13. Chicago (13th, 31-42-9, 71 points)
It's all about the future rather than the now.
The Blackhawks have some of the best prospects - recent high draft picks Jonathan Toews, Patrick Kane and Jack Skille up front - and a big, young defence that can only get better. But this is a rebuilding project that will take years to bear fruit.
It might be entertaining watching it happen. Tuomo Ruutu looks to avoid the injury bug that keeps biting him. He'd look great between Toews and Kane.
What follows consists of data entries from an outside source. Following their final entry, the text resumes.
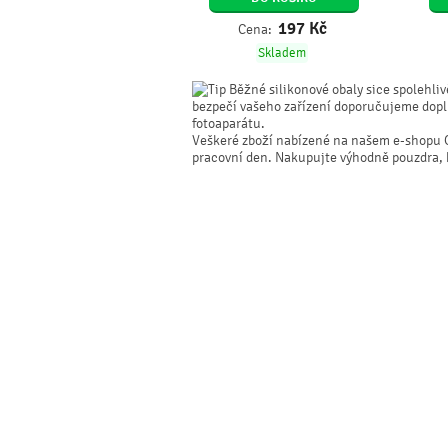
197
Kč
Cena:
Skladem
Běžné silikonové obaly sice spolehliv
bezpečí vašeho zařízení doporučujeme doplni
fotoaparátu.
Veškeré zboží nabízené na našem e-shopu 
pracovní den. Nakupujte výhodně pouzdra, kry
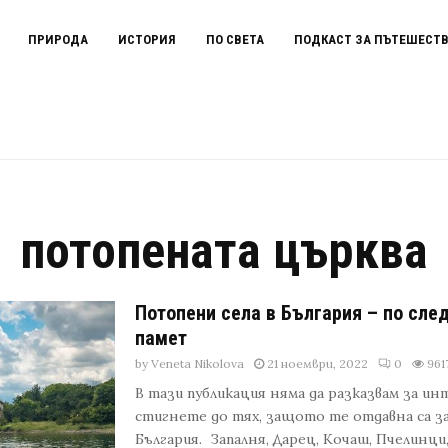
ПРИРОДА
ИСТОРИЯ
ПО СВЕТА
ПОДКАСТ ЗА ПЪТЕШЕСТ
потопената църква
Потопени села в България – по след
памет
by
Veneta Nikolova
21 ноември, 2022
0
961
В тази публикация няма да разказвам за ин
стигнете до тях, защото те отдавна са з
България. Запалня, Дарец, Кочаш, Пчелинци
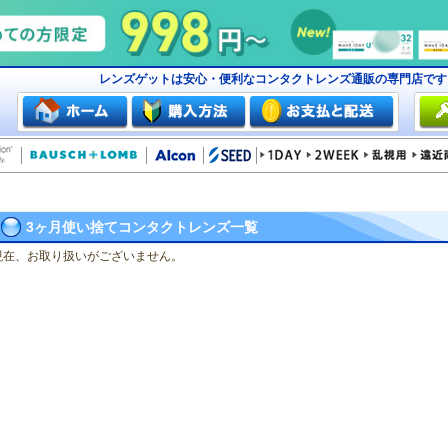
レンズゲットは安心・便利なコンタクトレンズ通販の専門店で
3ヶ月使い捨てコンタクトレンズ一覧
現在、お取り扱いがございません。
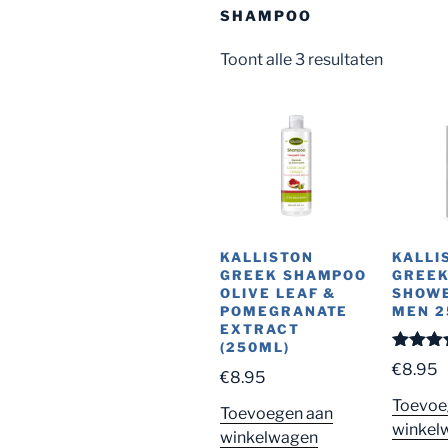
SHAMPOO
Toont alle 3 resultaten
KALLISTON
KALLI
GREEK SHAMPOO
GREEK
OLIVE LEAF &
SHOWE
POMEGRANATE
MEN 
EXTRACT
(250ML)
Gewaard
€
8.95
€
8.95
5.00
uit
Toevoe
Toevoegen aan
winkel
winkelwagen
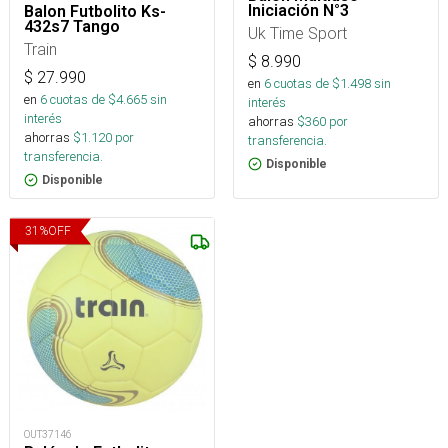
Iniciación N°3
Balon Futbolito Ks-
432s7 Tango
Uk Time Sport
Train
$
8.990
$
27.990
en
6
cuotas de $
1.498
sin
en
6
cuotas de $
4.665
sin
interés
interés
ahorras
$
360
por
ahorras
$
1.120
por
transferencia.
transferencia.
Disponible
Disponible
31
%
OFF
OUT37146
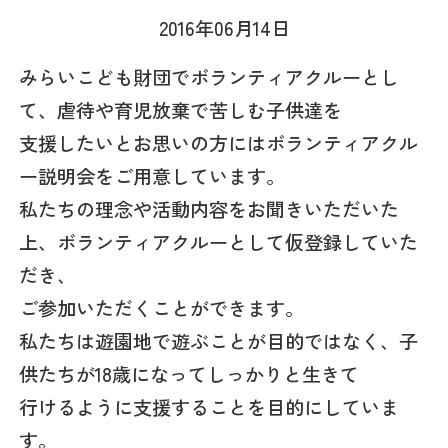
2016年06月14日
みらいこども財団でボランティアクルーとし
て、虐待や育児放棄で苦しむ子供達を
支援したいとお思いの方にはボランティアクル
ー説明会をご用意しています。
私たちの理念や活動内容をお聞きいただいた
上、ボランティアクルーとして仮登録していた
だき、
ご参加いただくことができます。
私たちは遊園地で遊ぶことが目的ではなく、子
供たちが18歳になってしっかりと生きて
行けるように支援することを目的にしていま
す。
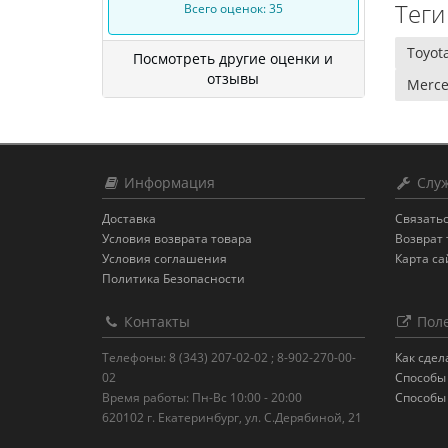
Теги 
Всего оценок: 35
Toyot
Посмотреть другие оценки и
отзывы
Merce
Информация
Служ
Доставка
Связатьс
Условия возврата товара
Возврат 
Условия соглашения
Карта са
Политика Безопасности
Контакты
Поле
Телефоны: 8 (343) 207-02-02 ; 8-902-270-00-
Как сдел
02
Способы
Время работы: Пн-Вс 10:00 - 20:00
Способы
620102 г. Екатеринбург, ул. С.Дерябиной, 21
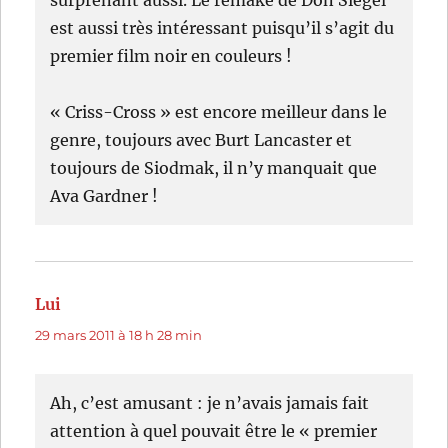
surprenant aussi. Le remake de Don Siegel
est aussi très intéressant puisqu’il s’agit du
premier film noir en couleurs !
« Criss-Cross » est encore meilleur dans le
genre, toujours avec Burt Lancaster et
toujours de Siodmak, il n’y manquait que
Ava Gardner !
Lui
dit :
29 mars 2011 à 18 h 28 min
Ah, c’est amusant : je n’avais jamais fait
attention à quel pouvait être le « premier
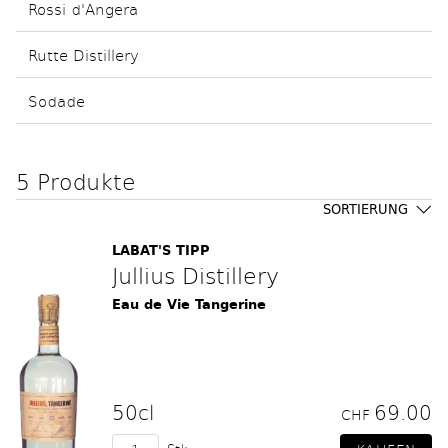
Rossi d'Angera
Rutte Distillery
Sodade
5 Produkte
SORTIERUNG
LABAT'S TIPP
Jullius Distillery
Eau de Vie Tangerine
50cl
69.00
CHF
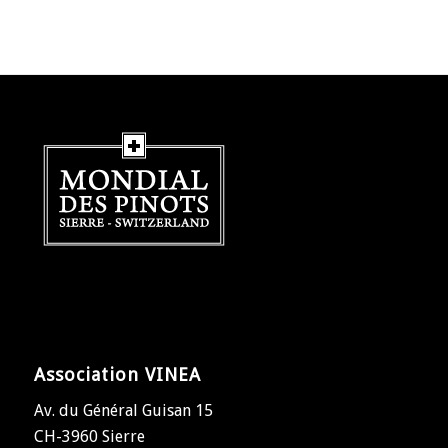
Association VINEA
Av. du Général Guisan 15
CH-3960 Sierre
Martin Havlat remains among the league's top artistes. He can only hope he doesn't get stuck on a line with floaters Sergei Samsonov and Robert Lang.
14. Columbus (11th, 33-42-7, 73 points)
Ken Hitchcock, as astute a coach as there is, and new GM in Scott Howson create an optimistic buzz, but look at the conference and try to find teams the Blue Jackets might pass in the standings.
Rick Nash can score and David Vyborny has been consistently good, but that's about it up front. Sergei Fedorov lost his impact long ago. Nikolai Zherdev and Gilbert Brule have to continue improving for the Jackets to make offensive headway.
Pascal Leclaire and Fredrik Norrena are not an intimidating goaltending tandem, and they'll be behind defencemen of whom fans will recognize only Adam Foote.
Hitchcock's patience is going to be tested.
15. Phoenix (15th, 31-46-5, 67 points)
Wayne Gretzky appears ready to stick it out behind the bench as the Coyotes go with youth.
The offence was so weak last season that Shane Doan was the only player to get more than 50 points.
The defence will be better if Ed Jovanovski can avoid the injuries that ruined 2006-2007. The goaltending isn't up to par with most other teams.
Phoenix will get a high draft pick again next summer and they can continue to rebuild with whomever that will be as well as 2007 first-rounder Kyle Turris. In the meantime, empty seats will mean more losses in the tens of millions.